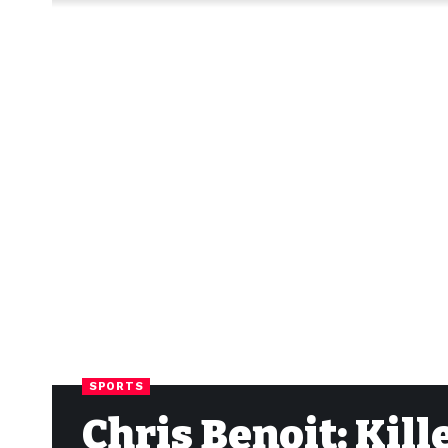
SPORTS
Chris Benoit: Kill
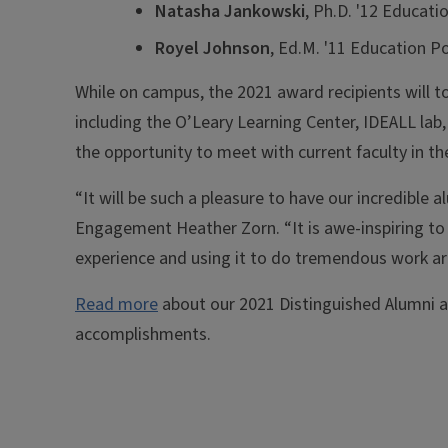
Natasha Jankowski
, Ph.D. '12 Educati
Royel Johnson
, Ed.M. '11 Education P
While on campus, the 2021 award recipients will t
including the O’Leary Learning Center, IDEALL lab, 
the opportunity to meet with current faculty in 
“It will be such a pleasure to have our incredible
Engagement Heather Zorn. “It is awe-inspiring to 
experience and using it to do tremendous work ar
Read more
about our 2021 Distinguished Alumni 
accomplishments.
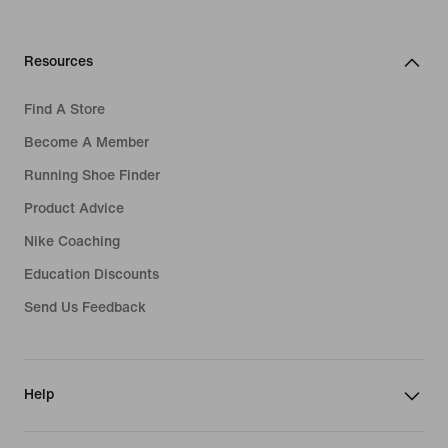
Resources
Find A Store
Become A Member
Running Shoe Finder
Product Advice
Nike Coaching
Education Discounts
Send Us Feedback
Help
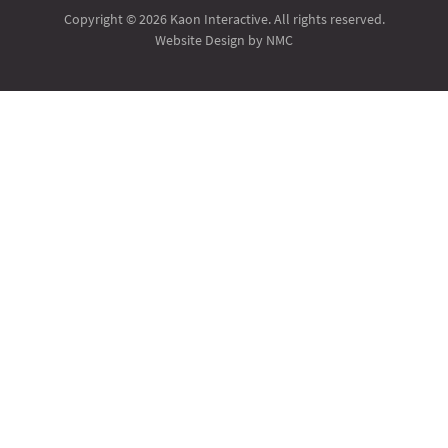
Copyright © 2026 Kaon Interactive. All rights reserved.
Website Design
by NMC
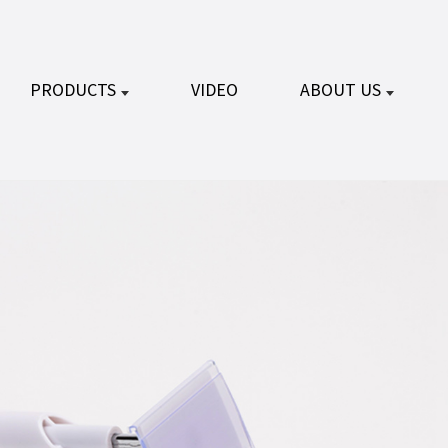
PRODUCTS
VIDEO
ABOUT US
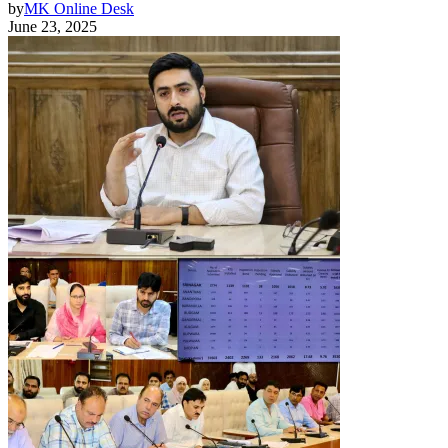
by
MK Online Desk
June 23, 2025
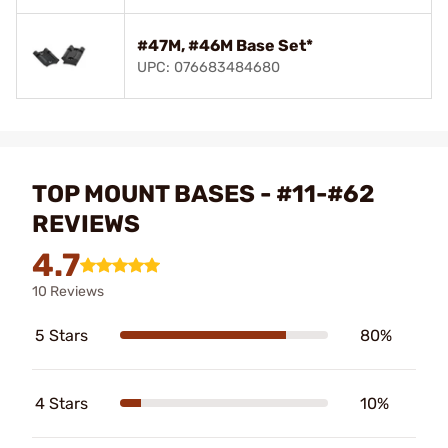
#47M, #46M Base Set*
UPC: 076683484680
TOP MOUNT BASES - #11-#62
REVIEWS
4.7
10 Reviews
5 Stars
80%
4 Stars
10%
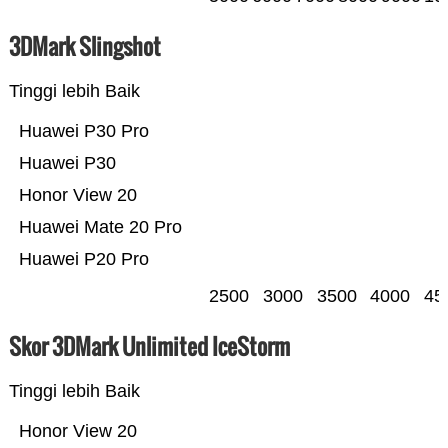
3DMark Slingshot
Tinggi lebih Baik
Huawei P30 Pro
Huawei P30
Honor View 20
Huawei Mate 20 Pro
Huawei P20 Pro
2500
3000
3500
4000
45
Skor 3DMark Unlimited IceStorm
Tinggi lebih Baik
Honor View 20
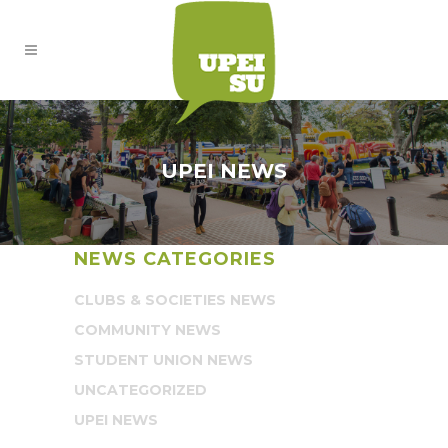
UPEI NEWS
NEWS CATEGORIES
CLUBS & SOCIETIES NEWS
COMMUNITY NEWS
STUDENT UNION NEWS
UNCATEGORIZED
UPEI NEWS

# # # # # # #

#### Your objective
Copy each line of the data above that holds "will".

#### Response
While on campus, the 2021 award recipients will t
“It will be such a pleasure to have our incredible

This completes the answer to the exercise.